Als Erlebnis Die Kirche hat heute die wichtige Aufgabe, „den zentralen Gehalt des Glaubens, die Beziehung zum dreifaltigen Gott und die darin gründende Gewißheit, von ihm unbedingt bejaht und geliebt zu sein . . . erlebbar und erfahrbar zu machen“. Dies betonte der Steyler Pastoraltheologe Hermann Hochanek nachdrücklich. Er tritt für eine erlebnisorientierte und erfahrungsoffene Gestaltung des Lebens in den Pfarren – vor allem der Liturgie – ein, für die Pflege von Symbolen und zeitgemäßen Riten, aber auch für die Umsetzung des Glaubens in einen offenen und wertorientierten Lebensstil.
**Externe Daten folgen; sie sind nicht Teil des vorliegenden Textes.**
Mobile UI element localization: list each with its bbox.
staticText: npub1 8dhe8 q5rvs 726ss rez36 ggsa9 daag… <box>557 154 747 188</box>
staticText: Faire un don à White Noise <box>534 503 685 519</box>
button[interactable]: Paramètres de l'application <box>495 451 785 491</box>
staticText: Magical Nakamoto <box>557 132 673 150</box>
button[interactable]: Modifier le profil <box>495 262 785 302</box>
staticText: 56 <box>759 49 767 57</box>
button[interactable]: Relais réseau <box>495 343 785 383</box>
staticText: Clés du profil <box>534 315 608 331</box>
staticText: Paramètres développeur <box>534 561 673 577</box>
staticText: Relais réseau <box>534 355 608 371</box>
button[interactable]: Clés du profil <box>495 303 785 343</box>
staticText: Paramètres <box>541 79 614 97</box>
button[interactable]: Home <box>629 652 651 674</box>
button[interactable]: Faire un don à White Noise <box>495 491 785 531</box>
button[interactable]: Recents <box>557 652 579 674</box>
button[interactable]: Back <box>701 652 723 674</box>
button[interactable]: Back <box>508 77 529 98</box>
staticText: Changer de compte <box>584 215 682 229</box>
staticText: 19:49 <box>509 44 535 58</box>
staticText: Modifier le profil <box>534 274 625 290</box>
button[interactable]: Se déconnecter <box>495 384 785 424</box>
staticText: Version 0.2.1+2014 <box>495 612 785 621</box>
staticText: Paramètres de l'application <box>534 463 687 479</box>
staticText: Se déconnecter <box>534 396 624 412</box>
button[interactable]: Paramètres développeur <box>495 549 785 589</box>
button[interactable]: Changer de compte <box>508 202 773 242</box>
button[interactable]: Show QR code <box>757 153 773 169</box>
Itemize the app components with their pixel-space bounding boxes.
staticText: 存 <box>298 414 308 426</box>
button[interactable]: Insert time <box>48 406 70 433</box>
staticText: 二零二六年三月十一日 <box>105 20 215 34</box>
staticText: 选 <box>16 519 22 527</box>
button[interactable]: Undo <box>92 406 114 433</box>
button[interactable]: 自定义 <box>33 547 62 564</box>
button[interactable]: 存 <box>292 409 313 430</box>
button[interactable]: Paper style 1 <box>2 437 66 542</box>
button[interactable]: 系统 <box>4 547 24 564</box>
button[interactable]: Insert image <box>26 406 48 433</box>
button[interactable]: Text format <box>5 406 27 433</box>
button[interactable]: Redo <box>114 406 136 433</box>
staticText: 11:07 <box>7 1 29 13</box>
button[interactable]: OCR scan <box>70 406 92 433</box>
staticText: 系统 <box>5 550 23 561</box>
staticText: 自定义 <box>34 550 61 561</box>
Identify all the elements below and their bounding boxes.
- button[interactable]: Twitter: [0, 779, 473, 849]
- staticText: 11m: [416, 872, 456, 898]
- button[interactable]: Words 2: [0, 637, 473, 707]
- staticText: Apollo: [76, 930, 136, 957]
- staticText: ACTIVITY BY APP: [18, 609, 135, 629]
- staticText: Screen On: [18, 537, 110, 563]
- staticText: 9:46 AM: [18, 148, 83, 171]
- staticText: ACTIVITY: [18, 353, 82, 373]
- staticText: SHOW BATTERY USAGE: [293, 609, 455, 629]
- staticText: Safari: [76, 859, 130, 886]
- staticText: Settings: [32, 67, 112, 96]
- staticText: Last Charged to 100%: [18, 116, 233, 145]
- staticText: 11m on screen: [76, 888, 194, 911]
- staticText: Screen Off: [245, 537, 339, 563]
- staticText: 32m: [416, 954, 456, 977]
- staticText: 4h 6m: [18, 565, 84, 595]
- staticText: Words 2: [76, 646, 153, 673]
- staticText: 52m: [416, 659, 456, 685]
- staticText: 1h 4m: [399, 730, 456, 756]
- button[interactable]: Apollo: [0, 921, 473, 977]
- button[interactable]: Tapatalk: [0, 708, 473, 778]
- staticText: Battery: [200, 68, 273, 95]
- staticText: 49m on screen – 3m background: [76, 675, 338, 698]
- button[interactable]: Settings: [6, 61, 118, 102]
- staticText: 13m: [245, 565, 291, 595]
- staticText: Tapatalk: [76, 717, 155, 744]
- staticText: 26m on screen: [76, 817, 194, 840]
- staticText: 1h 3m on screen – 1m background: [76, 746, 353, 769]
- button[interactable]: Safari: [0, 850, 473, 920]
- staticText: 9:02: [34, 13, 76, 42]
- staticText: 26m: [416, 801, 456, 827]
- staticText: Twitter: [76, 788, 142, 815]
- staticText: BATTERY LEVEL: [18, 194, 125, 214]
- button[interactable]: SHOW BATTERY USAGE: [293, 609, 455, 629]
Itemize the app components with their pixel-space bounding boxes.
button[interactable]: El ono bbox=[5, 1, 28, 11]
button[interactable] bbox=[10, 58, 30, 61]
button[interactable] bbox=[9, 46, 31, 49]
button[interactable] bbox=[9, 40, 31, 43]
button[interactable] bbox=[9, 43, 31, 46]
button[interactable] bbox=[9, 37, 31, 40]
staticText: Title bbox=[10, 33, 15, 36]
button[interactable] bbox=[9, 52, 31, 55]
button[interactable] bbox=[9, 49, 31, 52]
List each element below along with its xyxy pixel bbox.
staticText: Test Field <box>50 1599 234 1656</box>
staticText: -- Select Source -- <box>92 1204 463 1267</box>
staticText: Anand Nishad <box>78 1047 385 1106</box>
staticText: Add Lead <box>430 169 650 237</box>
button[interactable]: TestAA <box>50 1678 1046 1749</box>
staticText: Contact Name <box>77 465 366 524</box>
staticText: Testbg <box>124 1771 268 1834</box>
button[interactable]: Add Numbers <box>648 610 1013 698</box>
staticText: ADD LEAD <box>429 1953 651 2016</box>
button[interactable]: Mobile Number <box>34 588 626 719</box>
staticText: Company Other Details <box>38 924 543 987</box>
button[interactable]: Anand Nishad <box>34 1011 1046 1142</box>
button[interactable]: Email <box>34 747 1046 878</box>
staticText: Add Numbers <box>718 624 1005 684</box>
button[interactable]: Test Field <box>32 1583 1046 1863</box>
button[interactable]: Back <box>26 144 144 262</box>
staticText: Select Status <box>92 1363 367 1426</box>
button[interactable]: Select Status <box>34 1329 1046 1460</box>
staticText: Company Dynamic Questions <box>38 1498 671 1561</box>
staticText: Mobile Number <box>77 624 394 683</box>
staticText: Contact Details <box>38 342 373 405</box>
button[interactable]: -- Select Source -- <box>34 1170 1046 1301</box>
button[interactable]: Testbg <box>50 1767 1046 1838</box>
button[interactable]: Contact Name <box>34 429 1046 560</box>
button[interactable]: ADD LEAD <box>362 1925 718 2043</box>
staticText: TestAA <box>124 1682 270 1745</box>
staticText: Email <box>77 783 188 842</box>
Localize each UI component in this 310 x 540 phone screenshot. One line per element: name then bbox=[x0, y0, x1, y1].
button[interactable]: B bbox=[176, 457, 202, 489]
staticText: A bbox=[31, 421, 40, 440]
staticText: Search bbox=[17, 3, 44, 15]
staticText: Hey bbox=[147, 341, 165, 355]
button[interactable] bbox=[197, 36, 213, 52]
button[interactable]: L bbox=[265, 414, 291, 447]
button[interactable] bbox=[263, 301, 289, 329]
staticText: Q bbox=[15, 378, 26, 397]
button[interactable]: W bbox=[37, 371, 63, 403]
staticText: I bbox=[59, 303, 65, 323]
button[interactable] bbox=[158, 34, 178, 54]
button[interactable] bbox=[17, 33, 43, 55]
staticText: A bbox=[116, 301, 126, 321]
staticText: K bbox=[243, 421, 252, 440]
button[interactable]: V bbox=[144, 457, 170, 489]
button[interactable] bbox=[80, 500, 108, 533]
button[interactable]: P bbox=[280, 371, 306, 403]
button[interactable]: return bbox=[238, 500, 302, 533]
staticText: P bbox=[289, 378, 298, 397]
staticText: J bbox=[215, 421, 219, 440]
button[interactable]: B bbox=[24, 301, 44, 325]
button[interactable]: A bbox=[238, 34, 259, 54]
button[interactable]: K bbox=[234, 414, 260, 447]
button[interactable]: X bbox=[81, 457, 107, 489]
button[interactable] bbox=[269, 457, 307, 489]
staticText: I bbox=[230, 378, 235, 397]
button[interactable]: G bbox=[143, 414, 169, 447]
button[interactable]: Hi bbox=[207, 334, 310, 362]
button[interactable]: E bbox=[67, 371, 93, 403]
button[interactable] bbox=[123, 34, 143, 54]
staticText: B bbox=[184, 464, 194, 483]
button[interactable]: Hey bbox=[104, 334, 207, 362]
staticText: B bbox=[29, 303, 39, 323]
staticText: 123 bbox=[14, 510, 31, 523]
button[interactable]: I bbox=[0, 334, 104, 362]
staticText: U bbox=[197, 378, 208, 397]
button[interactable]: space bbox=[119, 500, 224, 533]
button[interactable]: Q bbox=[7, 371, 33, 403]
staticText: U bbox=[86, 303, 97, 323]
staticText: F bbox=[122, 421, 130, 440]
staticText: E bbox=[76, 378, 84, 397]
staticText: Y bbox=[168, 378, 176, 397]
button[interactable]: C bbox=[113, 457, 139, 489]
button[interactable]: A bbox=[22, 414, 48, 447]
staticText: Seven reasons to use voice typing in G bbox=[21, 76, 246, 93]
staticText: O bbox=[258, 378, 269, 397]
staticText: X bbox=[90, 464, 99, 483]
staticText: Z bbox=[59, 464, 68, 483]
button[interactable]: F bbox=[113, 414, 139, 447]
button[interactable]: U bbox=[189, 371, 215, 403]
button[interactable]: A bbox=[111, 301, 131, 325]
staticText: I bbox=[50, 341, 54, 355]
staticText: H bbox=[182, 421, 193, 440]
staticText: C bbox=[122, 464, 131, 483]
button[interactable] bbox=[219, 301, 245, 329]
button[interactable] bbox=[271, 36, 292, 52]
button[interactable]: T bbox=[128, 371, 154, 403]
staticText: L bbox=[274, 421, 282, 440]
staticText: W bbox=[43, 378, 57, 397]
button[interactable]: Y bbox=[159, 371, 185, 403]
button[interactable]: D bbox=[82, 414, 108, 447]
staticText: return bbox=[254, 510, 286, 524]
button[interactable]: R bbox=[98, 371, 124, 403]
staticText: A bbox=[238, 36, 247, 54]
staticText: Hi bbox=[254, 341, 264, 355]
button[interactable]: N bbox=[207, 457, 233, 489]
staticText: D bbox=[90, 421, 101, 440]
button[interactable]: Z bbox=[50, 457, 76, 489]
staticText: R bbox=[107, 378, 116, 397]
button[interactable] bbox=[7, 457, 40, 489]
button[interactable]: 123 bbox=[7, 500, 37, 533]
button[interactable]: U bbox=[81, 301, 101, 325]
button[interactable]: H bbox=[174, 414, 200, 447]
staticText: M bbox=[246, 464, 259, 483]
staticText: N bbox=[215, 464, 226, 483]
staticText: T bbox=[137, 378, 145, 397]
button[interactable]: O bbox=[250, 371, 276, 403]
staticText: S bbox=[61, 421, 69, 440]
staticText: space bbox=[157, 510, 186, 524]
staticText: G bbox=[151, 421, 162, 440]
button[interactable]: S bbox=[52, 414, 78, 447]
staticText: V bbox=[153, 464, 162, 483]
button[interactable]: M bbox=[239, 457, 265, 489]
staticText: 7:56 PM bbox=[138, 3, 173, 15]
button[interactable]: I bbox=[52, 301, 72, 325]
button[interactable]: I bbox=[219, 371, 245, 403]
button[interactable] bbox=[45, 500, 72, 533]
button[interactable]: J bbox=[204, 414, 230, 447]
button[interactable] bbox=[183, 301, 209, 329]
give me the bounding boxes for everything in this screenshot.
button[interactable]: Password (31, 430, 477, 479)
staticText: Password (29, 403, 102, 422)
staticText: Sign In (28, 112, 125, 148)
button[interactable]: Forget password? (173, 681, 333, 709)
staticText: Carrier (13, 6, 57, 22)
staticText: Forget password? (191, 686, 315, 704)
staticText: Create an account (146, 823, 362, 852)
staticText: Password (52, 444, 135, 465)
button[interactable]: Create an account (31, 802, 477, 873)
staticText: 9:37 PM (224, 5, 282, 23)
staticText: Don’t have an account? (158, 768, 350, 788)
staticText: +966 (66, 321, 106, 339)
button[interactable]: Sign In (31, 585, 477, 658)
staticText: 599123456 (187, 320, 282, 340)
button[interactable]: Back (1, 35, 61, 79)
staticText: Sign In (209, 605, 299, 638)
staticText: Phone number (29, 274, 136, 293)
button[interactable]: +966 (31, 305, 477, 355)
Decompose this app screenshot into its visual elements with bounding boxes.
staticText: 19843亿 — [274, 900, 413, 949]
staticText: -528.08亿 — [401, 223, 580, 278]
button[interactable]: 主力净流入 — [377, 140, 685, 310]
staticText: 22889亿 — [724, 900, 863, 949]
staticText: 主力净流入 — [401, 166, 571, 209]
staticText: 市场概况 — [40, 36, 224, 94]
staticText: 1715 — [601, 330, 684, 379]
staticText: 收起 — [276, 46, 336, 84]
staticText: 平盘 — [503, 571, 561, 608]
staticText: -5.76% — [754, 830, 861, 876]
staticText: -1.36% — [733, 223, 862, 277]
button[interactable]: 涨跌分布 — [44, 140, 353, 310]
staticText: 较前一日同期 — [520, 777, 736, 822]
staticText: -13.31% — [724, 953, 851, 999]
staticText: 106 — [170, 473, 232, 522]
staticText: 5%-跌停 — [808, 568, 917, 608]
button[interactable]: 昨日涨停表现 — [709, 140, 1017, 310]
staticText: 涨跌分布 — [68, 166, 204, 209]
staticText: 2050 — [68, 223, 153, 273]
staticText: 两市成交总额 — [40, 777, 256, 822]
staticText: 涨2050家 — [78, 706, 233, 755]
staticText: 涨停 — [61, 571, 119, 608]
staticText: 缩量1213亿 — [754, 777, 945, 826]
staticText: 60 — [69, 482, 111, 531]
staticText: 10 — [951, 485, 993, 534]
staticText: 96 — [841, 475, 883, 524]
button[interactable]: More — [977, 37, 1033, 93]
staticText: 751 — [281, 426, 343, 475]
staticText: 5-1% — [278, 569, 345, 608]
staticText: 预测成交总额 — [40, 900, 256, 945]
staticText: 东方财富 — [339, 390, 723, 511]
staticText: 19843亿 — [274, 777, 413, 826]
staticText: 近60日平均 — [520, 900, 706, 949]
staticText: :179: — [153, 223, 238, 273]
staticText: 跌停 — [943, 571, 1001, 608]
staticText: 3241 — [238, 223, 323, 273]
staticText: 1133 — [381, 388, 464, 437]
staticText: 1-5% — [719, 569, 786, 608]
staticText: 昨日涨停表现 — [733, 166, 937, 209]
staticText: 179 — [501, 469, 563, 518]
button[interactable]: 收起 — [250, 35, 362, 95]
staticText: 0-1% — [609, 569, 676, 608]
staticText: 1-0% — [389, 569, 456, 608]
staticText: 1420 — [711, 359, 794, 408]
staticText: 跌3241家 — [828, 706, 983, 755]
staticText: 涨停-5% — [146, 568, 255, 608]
Mehr Dialog Im Apostolischen Schreiben zur Vorbereitung des Jahres 2000 „Tertio millennio adveniente“ nennt der Papst das Leben eine „große Pilgerschaft zum Haus des Vaters, dessen unbedingte Liebe zu jedem menschlichen Geschöpf, besonders zum verlorenen Sohn, man jeden Tag entdeckt“. Der Papst hebt drei wichtige Anliegen für das Jahr 1999 hervor: - Das Eintreten für die Armen und Randgruppen, - die Auseinandersetzung mit der Zivilisationskrise, - den Ausbau des Dialogs mit den großen Religionen, besonders mit den Juden und Moslems.